Esse tema é sistêmico. Uma criança em área com esgoto a céu aberto fica doente, então falta à escola, a mãe falta ao trabalho, a criança precisa ir ao sistema de saúde para se tratar. Isso sem falar nos efeitos no ambiente, na poluição. Na questão do acesso, um dos principais desafios ainda é como chegar a áreas mais afastadas, o saneamento rural. Nos centros urbanos o marco do saneamento vai fazer avançar a cobertura, o desafio é em cidades pequenas, sem viabilidade econômica, e em comunidades rurais.

Quando a gente olha para os 35 milhões de brasileiros sem acesso à água, 20 milhões estão nesse universo, e outros 15 milhões em cidades. Por isso precisamos buscar soluções descentralizadas de coleta e tratamento, não faz sentido conectar cidades pequenas e afastadas a grandes metrópoles. Temos que ter soluções locais.

“Outro desafio é o índice de perda d’água, que hoje é de 38% ao longo do processo todo. O que perdemos de água poderia abastecer a parte onde falta. Do ponto de vista socioambiental e econômico é um enorme impacto.”

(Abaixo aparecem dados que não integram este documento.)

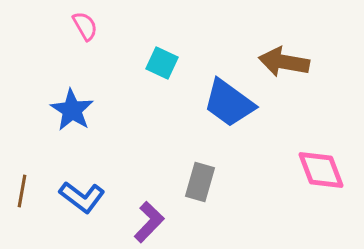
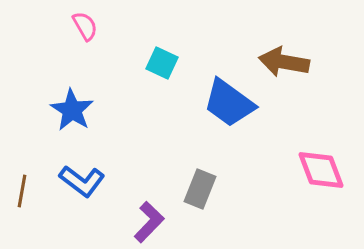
gray rectangle: moved 7 px down; rotated 6 degrees clockwise
blue L-shape: moved 16 px up
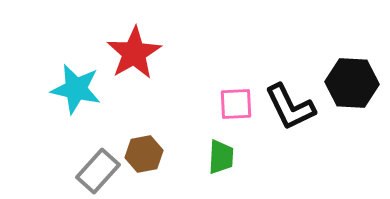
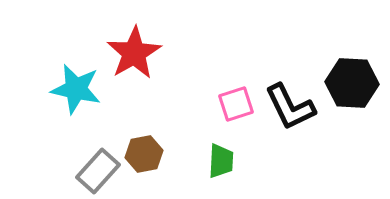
pink square: rotated 15 degrees counterclockwise
green trapezoid: moved 4 px down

Por que o IPU tem esse foco em startups?

A gente não entende que este é o único caminho necessário, mas sim que é uma de várias soluções. As startups têm mais agilidade na concepção de inovações e no teste delas, têm essa capacidade de buscar soluções diferentes. Apostamos nossas fichas nisso sabendo que existe muito a ser feito. Cabe ressaltar que o fundo contempla tanto negócios de impacto socioambiental quanto organizações sociais que trabalhem em um modelo de sustentabilidade, como uma cooperativa.

Onde você vê espaço para inovação no setor de saneamento?

A gente vive hoje, no setor de saneamento, um momento propício para inovação. O modus operandi do saneamento é o mesmo há décadas: grandes estações e redes que envolvem grandes obras. Quando olhamos historicamente, o setor está muito concentrado em empresas públicas, o que não é bom nem ruim, desde que sejam bem geridas. As empresas privadas antigamente eram ligadas a empreiteiras e com a crise foram compradas, separaram-se das empreiteiras e passaram a ter uma operação que não ganhava mais com obras, e sim com serviço. Com isso, tiveram que melhorar o serviço. Agora, o
marco do saneamento aumentou a competitividade e possibilitou às empresas sair na frente para ter um serviço mais bem prestado.

Qual é a sua avaliação sobre o novo marco do saneamento?

O marco no geral é positivo para o país. Quando a gente olha o volume de investimento necessário para universalizar o saneamento no Brasil, de R$ 500 bilhões a R$ 700 bilhões, sabemos que o setor público não tem todo esse capital. O marco abre a possibilidade de esse capital vir do setor privado. Claro, isso só vale se os leilões e contratos forem bem estruturados, de forma a garantir a prestação adequada. Também é positivo permitir novos arranjos institucionais, como PPPs, que antes eram muito engessados. Com esse novo arcabouço é possível criar coisas interessantes do ponto de vista econômico e social.

E onde não houve avanço?

O marco não olhou para a questão do saneamento rural. Não olha de forma ampla e profunda para lugares que não têm viabilidade econômica. Nesse sentido, as startups, conseguindo se estruturar e funcionar, vão poder prestar serviços para os municípios, com soluções que podem ser tecnicamente boas e acessíveis.

Os desafios, como você mencionou, são multibilionários. Você é otimista em relação ao futuro?

Sou otimista, acho que estamos avançando. Se a gente pega dez anos atrás, nem se falava sobre isso. O tema hoje tem mais visibilidade do que tinha, e o marco trouxe avanços, ainda que não seja suficiente. Não é um desafio simples, porque o tema parece distante, como se as pessoas físicas não pudessem interferir muito. Você sabe qual foi o plano de saneamento do seu último candidato, por exemplo?

“À medida que a sociedade abraçar isso, o setor público vai criar condições para avançarmos. Mas isso não vai ser rápido, não dá para imaginar que em dez anos vamos universalizar o saneamento. Teremos de fazer um esforço enorme, especialmente para atender o público que está no final da fila, em uma realidade muito precária.”